Every line of the entries that holds the word "Uitrustingen" is to be copied.
Content starts
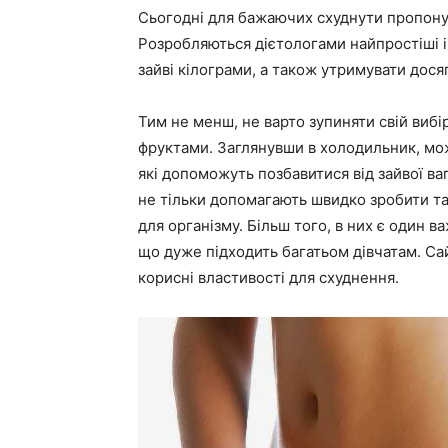
Сьогодні для бажаючих схуднути пропонує
Розробляються дієтологами найпростіші і 
зайві кілограми, а також утримувати дося
Тим не менш, не варто зупиняти свій вибір
фруктами. Заглянувши в холодильник, можн
які допоможуть позбавитися від зайвої ва
не тільки допомагають швидко зробити та
для організму. Більш того, в них є один 
що дуже підходить багатьом дівчатам. Сай
корисні властивості для схуднення.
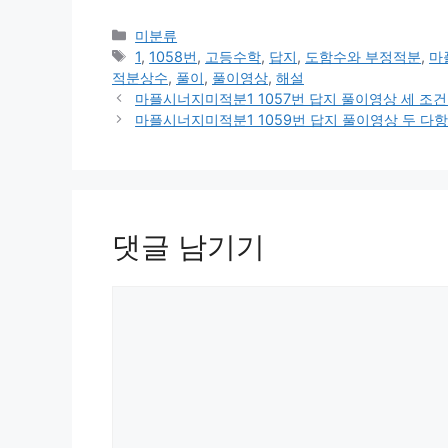
카
미분류
테
태
1
,
1058번
,
고등수학
,
답지
,
도함수와 부정적분
,
마
고
그
적분상수
,
풀이
,
풀이영상
,
해설
리
마플시너지미적분1 1057번 답지 풀이영상 세 조건을 
마플시너지미적분1 1059번 답지 풀이영상 두 다항함
댓글 남기기
댓
글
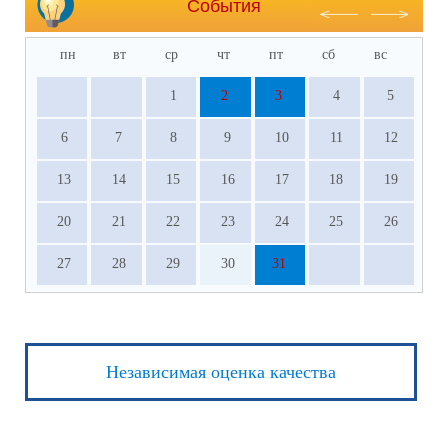
События
пн
вт
ср
чт
пт
сб
вс
1
2
3
4
5
6
7
8
9
10
11
12
13
14
15
16
17
18
19
20
21
22
23
24
25
26
27
28
29
30
31
Независимая оценка качества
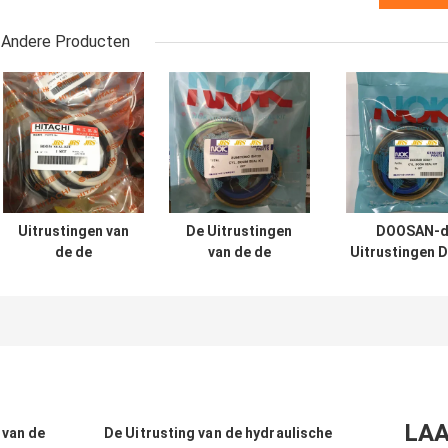
Andere Producten
Uitrustingen van
De Uitrustingen
DOOSAN-d
de de
van de de
Uitrustingen 
Cilinderverbinding
Cilinderverbouwing
200 210 300 
van UH025 UH083
van SH120 SH200
Graafwerktuighy
de Hydraulische
voor
cylinder se
VOOR Hitachi-de
Graafwerktuig
Emmer van de
Boom Arm Bucket
Wapenboom
LAA
 van de
De Uitrusting van de hydraulische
Content ends
Result of the exercise:
Uitrustingen van
De Uitrustingen
Uitrustingen 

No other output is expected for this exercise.